Gegen das Vergessen!
Vor 81 Jahren: Befreiung des Vernichtungslagers Auschwitz
An zahlreichen Orten wird in diesen Tagen wieder an die Opfer des Nationalsozialismus erinnert. Am 27. Januar 1945 hatten sowjetische Soldaten das deutsche Konzentrationslager Auschwitz befreit, in dem alleine mindestens 1,1 Millionen Menschen ermordet wurden - die allermeisten von ihnen waren jüdischen Glaubens. Der Tag des Gedenkens am 27. Januar ist in Deutschland seit 1996 ein bundesweiter, gesetzlich verankerter Gedenktag. 2005 verabschiedete die Vollversammlung der Vereinten Nationen eine Resolution, die diesen Tag zum weltweiten Gedenktag erklärte.

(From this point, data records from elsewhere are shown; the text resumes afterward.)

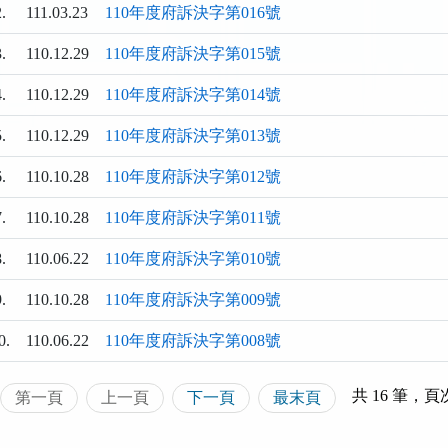
.
111.03.23
110年度府訴決字第016號
.
110.12.29
110年度府訴決字第015號
.
110.12.29
110年度府訴決字第014號
.
110.12.29
110年度府訴決字第013號
.
110.10.28
110年度府訴決字第012號
.
110.10.28
110年度府訴決字第011號
.
110.06.22
110年度府訴決字第010號
.
110.10.28
110年度府訴決字第009號
0.
110.06.22
110年度府訴決字第008號
共 16 筆，頁次
第一頁
上一頁
下一頁
最末頁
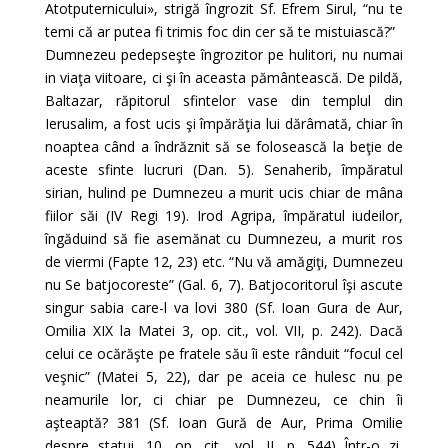
Atotputernicului», strigă îngrozit Sf. Efrem Sirul, “nu te
temi că ar putea fi trimis foc din cer să te mistuiască?”
Dumnezeu pedepseşte îngrozitor pe hulitori, nu numai
in viaţa viitoare, ci şi în aceasta pământească. De pildă,
Baltazar, răpitorul sfintelor vase din templul din
Ierusalim, a fost ucis şi împărăţia lui dărâmată, chiar în
noaptea când a îndrăznit să se folosească la beţie de
aceste sfinte lucruri (Dan. 5). Senaherib, împăratul
sirian, hulind pe Dumnezeu a murit ucis chiar de mâna
fiilor săi (IV Regi 19). Irod Agripa, împăratul iudeilor,
îngăduind să fie asemănat cu Dumnezeu, a murit ros
de viermi (Fapte 12, 23) etc. “Nu vă amăgiţi, Dumnezeu
nu Se batjocoreste” (Gal. 6, 7). Batjocoritorul îşi ascute
singur sabia care-l va lovi 380 (Sf. Ioan Gura de Aur,
Omilia XIX la Matei 3, op. cit., vol. VII, p. 242). Dacă
celui ce ocărăşte pe fratele său îi este rânduit “focul cel
veşnic” (Matei 5, 22), dar pe aceia ce hulesc nu pe
neamurile lor, ci chiar pe Dumnezeu, ce chin îi
aşteaptă? 381 (Sf. Ioan Gură de Aur, Prima Omilie
despre statui, 10, op. cit., vol. II, p. 544) Într-o zi,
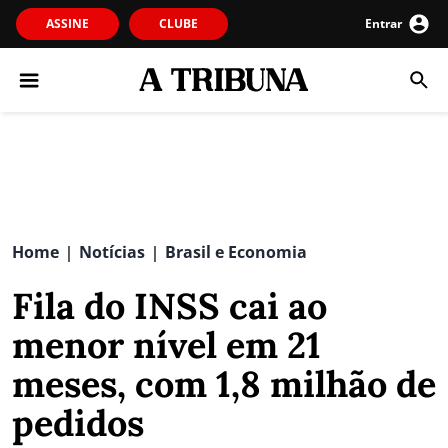
ASSINE
CLUBE
Entrar
Home
Notícias
Brasil e Economia
|
|
Fila do INSS cai ao
menor nível em 21
meses, com 1,8 milhão de
pedidos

Auch im Landkreis OPR haben Gedenkveranstaltungen stattgefunden, so etwa in Kyritz, Fehrbellin und Wittstock/Dosse. Bei dem Gedenken in Neuruppin legten unter anderem Bürgermeister Nico Ruhle, Landrat Ralf Reinhardt sowie der Vorsitzende der Stadtverordnetenversammlung, Sven Deter, Blumen und einen Kranz am OdF-Denkmal in der Nähe des Schulplatzes nieder.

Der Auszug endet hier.